- [ASSIGNMENT]: For this exercise, return only the lines in the records below from the one holding "while also facing" through the one holding "Python Dictionary: a quick reference", including both, exactly as they appear and without pictures.

- [Stored data entries]:

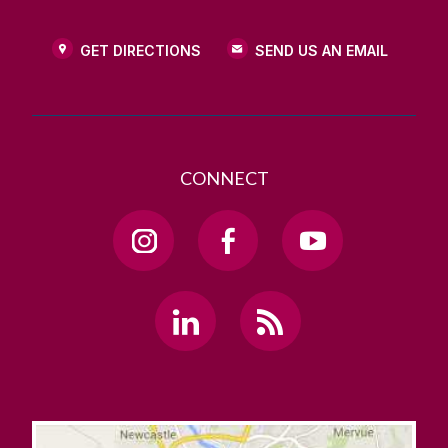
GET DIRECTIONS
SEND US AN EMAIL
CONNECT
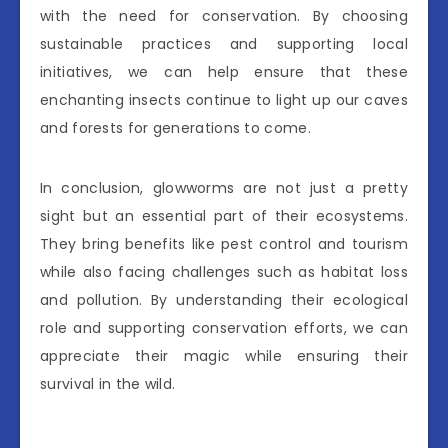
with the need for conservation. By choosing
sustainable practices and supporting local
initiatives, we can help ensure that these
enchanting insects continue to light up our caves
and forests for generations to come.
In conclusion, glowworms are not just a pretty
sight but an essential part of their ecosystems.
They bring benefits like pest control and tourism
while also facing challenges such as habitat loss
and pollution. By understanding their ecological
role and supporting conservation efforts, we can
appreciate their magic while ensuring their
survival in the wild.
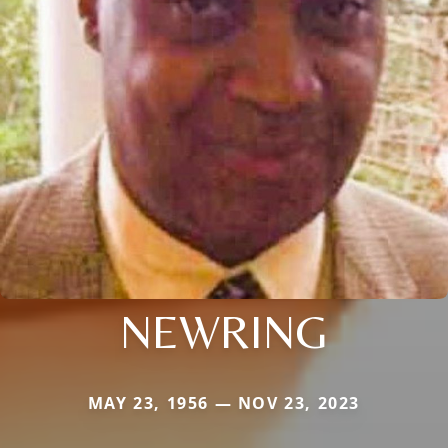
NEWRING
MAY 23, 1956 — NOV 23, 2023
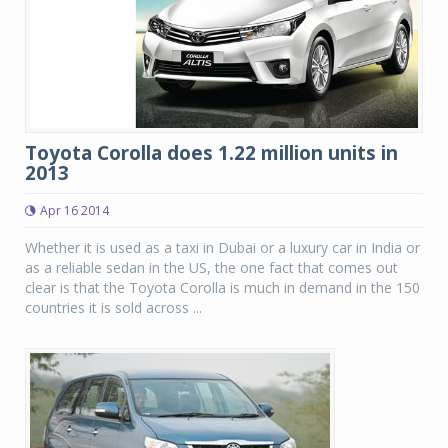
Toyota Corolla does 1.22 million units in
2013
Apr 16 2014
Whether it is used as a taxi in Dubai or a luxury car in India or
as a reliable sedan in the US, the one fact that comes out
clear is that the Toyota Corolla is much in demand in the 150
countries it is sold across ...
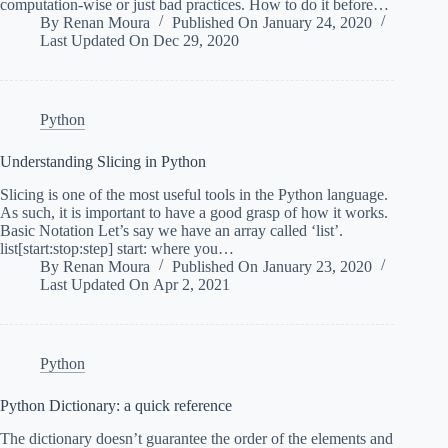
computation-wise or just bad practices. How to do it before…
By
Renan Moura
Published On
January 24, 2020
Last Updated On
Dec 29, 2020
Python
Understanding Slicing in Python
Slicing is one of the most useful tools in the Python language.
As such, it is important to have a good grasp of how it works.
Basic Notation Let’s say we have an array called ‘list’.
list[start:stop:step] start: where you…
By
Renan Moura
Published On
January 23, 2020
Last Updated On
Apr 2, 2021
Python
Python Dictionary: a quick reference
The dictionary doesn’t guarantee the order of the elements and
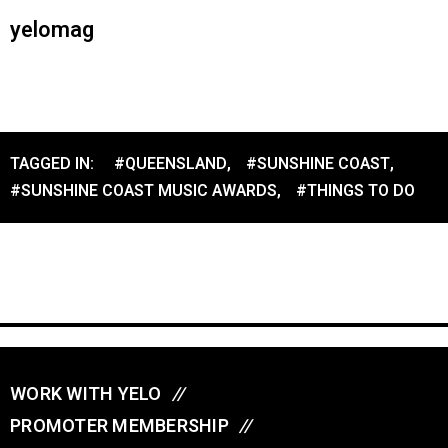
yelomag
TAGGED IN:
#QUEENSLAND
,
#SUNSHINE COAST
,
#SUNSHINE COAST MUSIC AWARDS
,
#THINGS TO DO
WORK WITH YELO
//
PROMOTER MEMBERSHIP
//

==

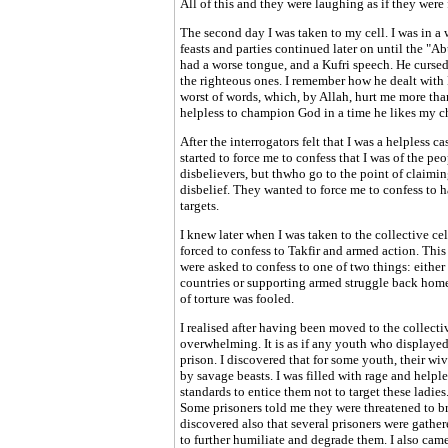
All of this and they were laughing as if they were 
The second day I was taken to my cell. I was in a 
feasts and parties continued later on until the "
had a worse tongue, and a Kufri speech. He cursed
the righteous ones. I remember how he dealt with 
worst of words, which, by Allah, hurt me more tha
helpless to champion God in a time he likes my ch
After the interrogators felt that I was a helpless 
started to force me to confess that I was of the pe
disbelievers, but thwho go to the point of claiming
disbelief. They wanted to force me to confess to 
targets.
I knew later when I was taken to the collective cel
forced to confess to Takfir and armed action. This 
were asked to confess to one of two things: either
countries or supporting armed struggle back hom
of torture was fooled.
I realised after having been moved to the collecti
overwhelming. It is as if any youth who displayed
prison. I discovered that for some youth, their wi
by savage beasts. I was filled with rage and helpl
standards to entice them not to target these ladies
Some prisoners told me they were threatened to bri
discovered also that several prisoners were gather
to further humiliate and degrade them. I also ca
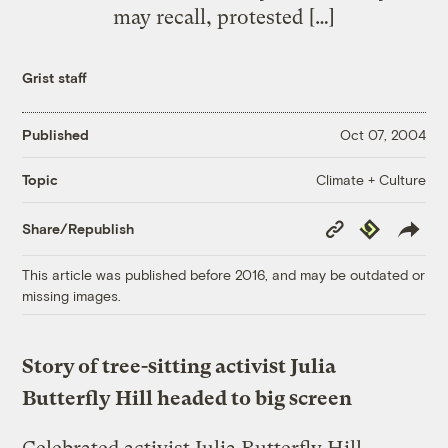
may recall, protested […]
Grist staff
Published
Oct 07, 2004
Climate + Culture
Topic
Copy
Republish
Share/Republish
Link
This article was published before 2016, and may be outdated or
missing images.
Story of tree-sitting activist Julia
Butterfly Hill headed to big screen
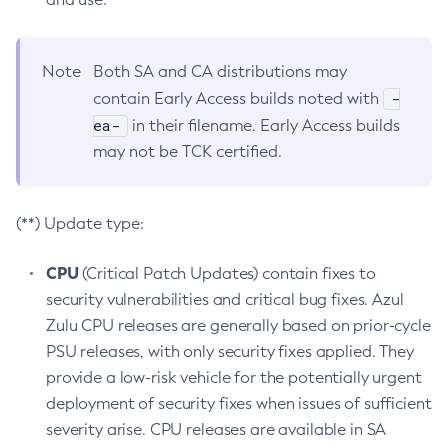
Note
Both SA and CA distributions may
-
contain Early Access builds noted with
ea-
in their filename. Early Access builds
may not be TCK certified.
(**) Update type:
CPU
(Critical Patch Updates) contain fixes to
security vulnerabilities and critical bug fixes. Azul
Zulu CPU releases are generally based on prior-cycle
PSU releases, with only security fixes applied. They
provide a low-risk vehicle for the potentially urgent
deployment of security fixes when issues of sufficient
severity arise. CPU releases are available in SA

- [EXERCISE OUTPUT]:
while also facing challenges such as habitat loss
and pollution. By understanding their ecological
role and supporting conservation efforts, we can
appreciate their magic while ensuring their
survival in the wild.
NEWRING
MAY 23, 1956 — NOV 23, 2023
Toyota Corolla does 1.22 million units in
2013
Apr 16 2014
Whether it is used as a taxi in Dubai or a luxury car in India or
as a reliable sedan in the US, the one fact that comes out
clear is that the Toyota Corolla is much in demand in the 150
countries it is sold across ...
computation-wise or just bad practices. How to do it before…
By
Renan Moura
Published On
January 24, 2020
Last Updated On
Dec 29, 2020
Python
Understanding Slicing in Python
Slicing is one of the most useful tools in the Python language.
As such, it is important to have a good grasp of how it works.
Basic Notation Let’s say we have an array called ‘list’.
list[start:stop:step] start: where you…
By
Renan Moura
Published On
January 23, 2020
Last Updated On
Apr 2, 2021
Python
Python Dictionary: a quick reference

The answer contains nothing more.